(Task objective): The response must reproduce every record in full.

[Source records]
-=-=-=-=-

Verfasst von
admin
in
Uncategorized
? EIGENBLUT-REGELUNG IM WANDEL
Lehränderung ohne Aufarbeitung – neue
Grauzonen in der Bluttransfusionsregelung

-=-=-=-=-

(Solution to this exercise):
Verfasst von
admin
in
Uncategorized
? EIGENBLUT-REGELUNG IM WANDEL
Lehränderung ohne Aufarbeitung – neue
Grauzonen in der Bluttransfusionsregelung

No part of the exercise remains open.